RC are the easiest to breed....they breed in hoof prints full of rain....but I get it, I have an RC tank and am thrilled to see a berried female...
don't mix and match...they all turn to poo

follow the chart


----------



## SpaceLord (Feb 29, 2016)

Jpraud said:


> A lot of shrimps are the same species, but with different colors. You need to pay attention when you mix shrimps! Here's an interesting chart to avoid cross breeding.
> 
> 
> 
> ...


That is a great chart! I have never seen anything like that before. 

So if the 2 shrimp have a green check mark, they will not cross breed? 

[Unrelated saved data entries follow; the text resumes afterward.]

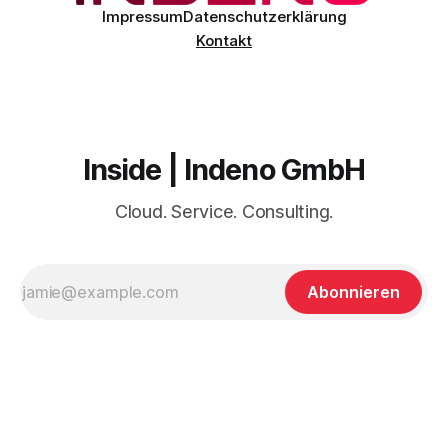
Impressum
Datenschutzerklärung
Kontakt
Inside | Indeno GmbH
Cloud. Service. Consulting.
Abonnieren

So you can get a lot of different types of shrimp in your tank as long as you follow this chart? 

Thanks.


----------



## r45t4m4n (Feb 12, 2014)

some require different water parameters.


----------



## WaterLife (Jul 1, 2015)

Yeah the green check marks mean the two shrimp can be kept together without interbreeding.
Red x means the two shrimp with interbreed.

Neocaridinas will interbreed with Neocaridinas. When Neos interbreed with other color Neos, the offspring most often end up as brown/wild colored, which is not appealing to most. So when keeping Neos, it's best to just stick with one color.

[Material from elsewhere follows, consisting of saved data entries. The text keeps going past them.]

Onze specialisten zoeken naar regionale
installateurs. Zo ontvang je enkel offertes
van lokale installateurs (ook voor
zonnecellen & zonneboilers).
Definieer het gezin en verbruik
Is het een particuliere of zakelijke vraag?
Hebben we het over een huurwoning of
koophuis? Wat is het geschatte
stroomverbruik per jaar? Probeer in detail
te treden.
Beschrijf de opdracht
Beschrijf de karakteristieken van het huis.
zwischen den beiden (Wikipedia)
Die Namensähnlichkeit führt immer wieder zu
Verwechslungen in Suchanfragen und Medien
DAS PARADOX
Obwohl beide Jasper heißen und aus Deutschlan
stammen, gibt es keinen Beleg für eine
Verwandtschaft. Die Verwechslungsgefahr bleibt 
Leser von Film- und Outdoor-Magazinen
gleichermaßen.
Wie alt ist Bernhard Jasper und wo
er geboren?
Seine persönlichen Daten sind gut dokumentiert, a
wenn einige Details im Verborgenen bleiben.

Caridinas will interbreed with Caridinas (most of the thought of common ones to clarify). With Caridinas, breeding them with other color Caridinas is different, the offspring don't end up look like wilds, they can actually produce some cool looking patterns, but those patterns won't be a stable line so they won't breed true.

As mentioned, research the shrimp as they can have different water parameter requirements.

Don't worry about the shrimp population growing too large. Once the shrimp population becomes really large, the neons and white clouds will pick off new born shrimplets if they have no where to hide. Or you could get a bit larger predator later (one that isn't big enough to kill adult shrimp, but large enough to eat baby shrimp). Also mentioned, shrimps have a very little bioload factor, so they aren't much to worry about. You can always sell some shrimp every so often when you think there are too many.

There are quite a few Neocaridina/Caridina shrimp compatibility charts out there
https://www.google.com/search?q=neo...KEwij55XM89vLAhVJ4mMKHSzxDKwQ_AUIBigB#imgrc=_


----------



## RWaters (Nov 12, 2003)

I also think you should be cautious about Ghost Shrimp. They're on the chart with all green checks but they can be aggressive and will eat smaller shrimp. I wouldn't add them to any tank except maybe as food for larger fish.


----------



## maylee (Feb 26, 2015)

I would check to see what your water parameters are like first. pH, gH, kH

Then we can see what other type of shrimp you can put in there with the RCS. Typically though, the ones that can live in similar water parameters as RCS and will not inter-breed with them are tiger shrimp and some harder to find ones like babaultis 

You can also maybe look into larger shrimp types like mountain fan or vampire shrimp. They're both filter feeders but won't breed in the tank.


----------



## fishophile (Feb 6, 2012)

Would you mind uploading a picture of the tank? I've thought about doing this with my 55, but worry it may not have enough going on. i'm also unsure how they would fare with co2 and ferts.


----------